Il ragionamento dei quattro autori è assolutamente lineare: e parte dalla “relativa stabilità” che – cosa tutt’altro che usuale per noi – contraddistingue oggi la politica italiana e la condizione del governo Meloni.
La posizione della premier è salda – spiegano gli analisti – sia per gli elevati tassi di approvazione nei sondaggi sia per la mancanza di “reali minacce” dall’opposizione o all’interno della sua maggioranza. Questo consente all’azione dell’esecutivo di avere potenzialmente un maggior impatto in politica estera: il report cita l’occasione della prossima presidenza italiana del G7, ma poi vira su tre aspetti strutturali: la necessità di “rimettere al centro il Mediterraneo” (è la questione del fianco Sud della Nato, mentre ovviamente oggi l’Alleanza è molto concentrata sul suo lato orientale), la prospettiva del corridoio India-Medio Oriente-Europa, e il Piano Mattei lanciato da Meloni (sia in termini di grandi opere infrastrutturali sia nell’ottica di fare dell’Italia un hub energetico dell’area). Quindi, in supersintesi: stabilità in casa come precondizione per un rinnovato protagonismo geopolitico italiano.
Tornando al dibattito politico domestico, sarà bene che i nemici del governo vengano a patti con una nuova realtà: due termini che di solito in Italia si usano intercambiabilmente (atlantismo ed europeismo) non sono necessariamente sinonimi. Probabilmente non lo sono mai stati: ma oggi non lo sono certamente, e meno che mai automaticamente.
Se ne dovrebbero trarre alcune conseguenze. La prima: può certamente far danno ma ha meno chances di riuscire il solito gioco di usare le istituzioni Ue per aggredire un governo italiano “sgradito”. Meloni può difendersi da queste minacce non solo contando di più in Ue ma anche grazie a un saldo rapporto con Washington.
La seconda: se il motore del governo fatica a girare sul piano delle riforme nazionali, il posizionamento in politica estera è stato invece eccellente sin dall’inizio. Tutto (Africa, energia, difesa, per citare solo tre macro-aree) non va più pensato tanto e solo in ottica europea, ma va collocato in una cornice geopolitica e geoeconomica ancora più vasta, oggettivamente legata al confronto – destinato a durare a lungo – tra Occidente e potenze asiatiche. E una netta scelta di campo, senza ambiguità, era e rimane indispensabile.

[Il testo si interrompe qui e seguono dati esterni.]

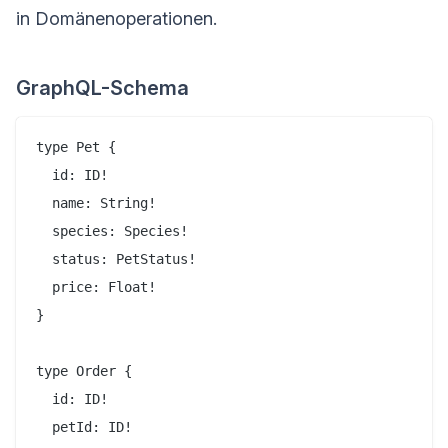
in Domänenoperationen.
GraphQL-Schema
type Pet {

  id: ID!

  name: String!

  species: Species!

  status: PetStatus!

  price: Float!

}

type Order {

  id: ID!

  petId: ID!
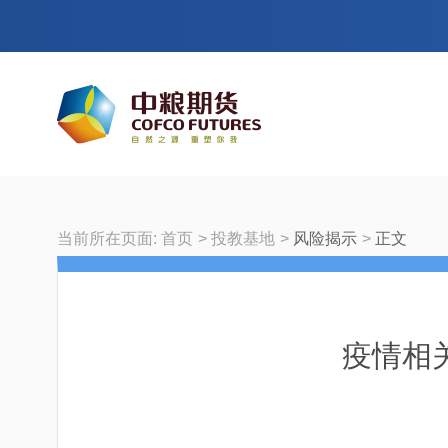
当前所在页面:
首页
投教基地
风险揭示
正文
疫情相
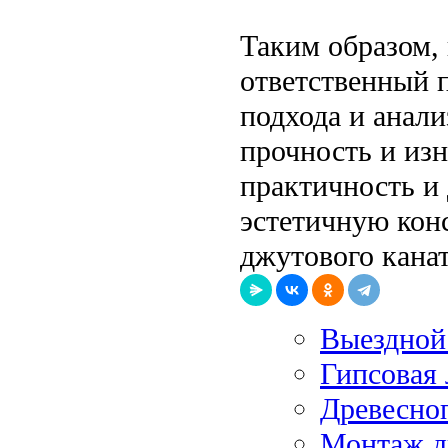
Таким образом, 
ответственный 
подхода и анал
прочность и изн
практичность и 
эстетичную кон
джутового канат
Выездной
Гипсовая 
Древесно
Монтаж ды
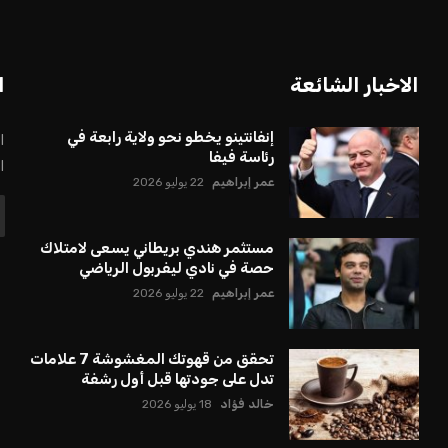
بعة في رئاسة فيفا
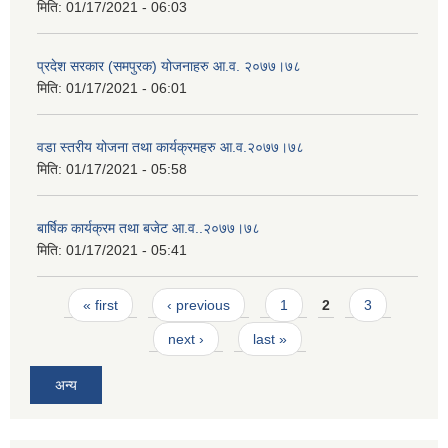
मिति:
01/17/2021 - 06:03
प्रदेश सरकार (समपुरक) योजनाहरु आ.व. २०७७।७८
मिति:
01/17/2021 - 06:01
वडा स्तरीय योजना तथा कार्यक्रमहरु आ.व.२०७७।७८
मिति:
01/17/2021 - 05:58
बार्षिक कार्यक्रम तथा बजेट आ.व..२०७७।७८
मिति:
01/17/2021 - 05:41
Pages
« first
‹ previous
1
2
3
next ›
last »
अन्य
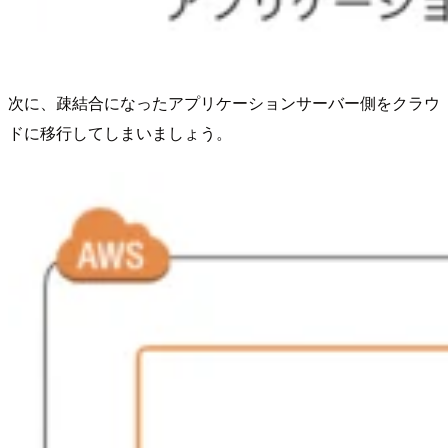
次に、疎結合になったアプリケーションサーバー側をクラウ
ドに移行してしまいましょう。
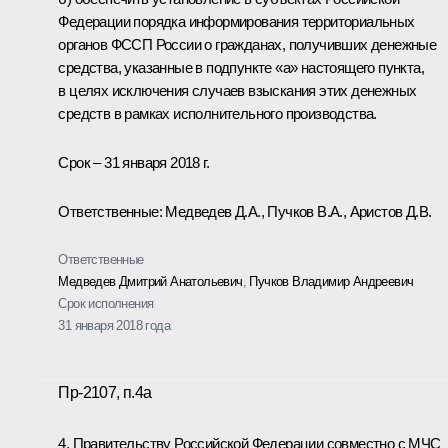
Федерации порядка информирования территориальных
органов ФССП России о гражданах, получивших денежные
средства, указанные в подпункте «а» настоящего пункта,
в целях исключения случаев взыскания этих денежных
средств в рамках исполнительного производства.
Срок – 31 января 2018 г.
Ответственные: Медведев Д.А., Пучков В.А., Аристов Д.В.
Ответственные
Медведев Дмитрий Анатольевич
,
Пучков Владимир Андреевич
Срок исполнения
31 января 2018 года
Пр-2107, п.4а
4. Правительству Российской Федерации совместно с МЧС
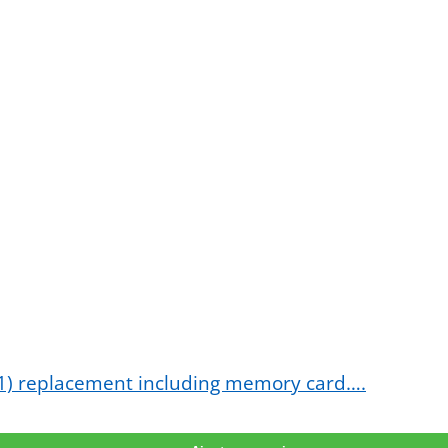
.01) replacement including memory card….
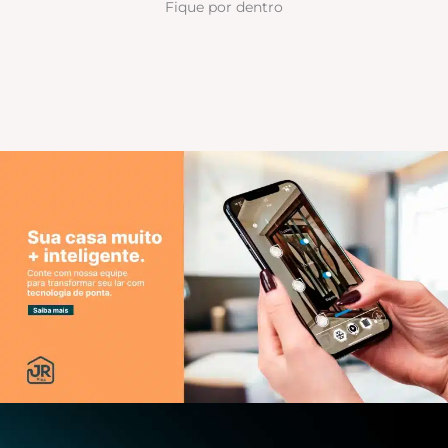
Fique por dentro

La terza: certo che l’Italia è e rimane protagonista in Ue, anche come paese fondatore. Ma occorre evitare che eventuali novità in Europa (ad esempio sul piano della difesa) si traducano in un posizionamento “terzo” tra Nato e avversari dell’Occidente, dando l’idea (purtroppo, non solo in Germania, alcuni sono stati e sono ancora sensibili a una simile narrazione) che Bruxelles debba divergere anche da Washington. L’Italia può e deve spingere in senso opposto: fortificando, non attenuando, la relazione transatlantica.

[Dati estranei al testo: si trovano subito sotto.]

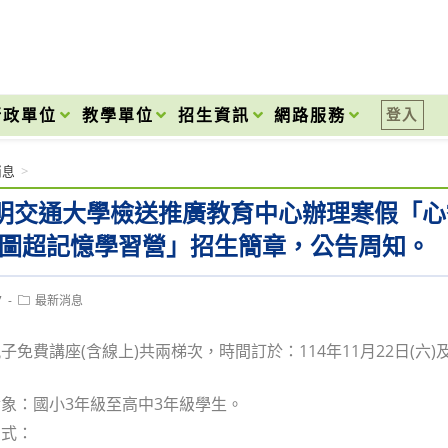
onal High School
行政單位
教學單位
招生資訊
網路服務
登入
消息
>
明交通大學檢送推廣教育中心辦理寒假「心智
智圖超記憶學習營」招生簡章，公告周知。
Post
7
最新消息
category:
免費講座(含線上)共兩梯次，時間訂於：114年11月22日(六)及1
。
象：國小3年級至高中3年級學生。
方式：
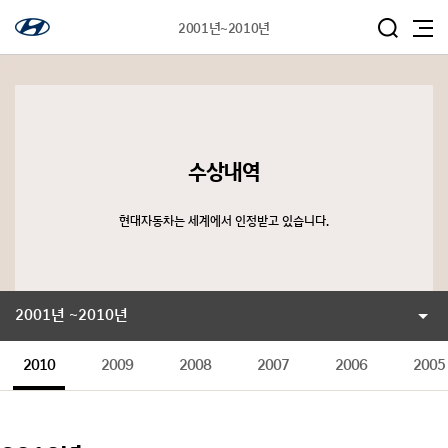
2001년~2010년
수상내역
현대자동차는 세계에서 인정받고 있습니다.
2001년 ~2010년
2010
2009
2008
2007
2006
2005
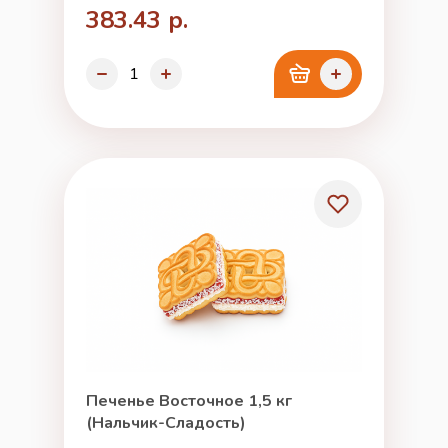
383.43 р.
Печенье Восточное 1,5 кг
(Нальчик-Сладость)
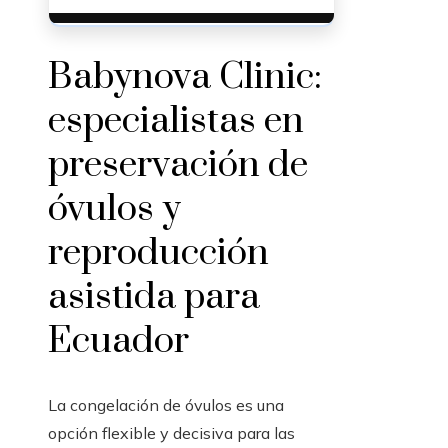
Babynova Clinic:
especialistas en
preservación de
óvulos y
reproducción
asistida para
Ecuador
La congelación de óvulos es una
opción flexible y decisiva para las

La quarta: tutto ciò che l’Italia desidera in termini di maggiore protagonismo energetico, nel Mediterraneo, in Nord-Africa (non di rado in aperta competizione con la Francia: di qui il nervosismo di Parigi e di non pochi riferimenti italiani dei vertici politici transalpini) richiede una relazione solida e una chiara fiducia degli alleati americani. Non si tratta di un’opinione: ma di un fatto con cui chiunque abbia un poco di realismo deve misurarsi.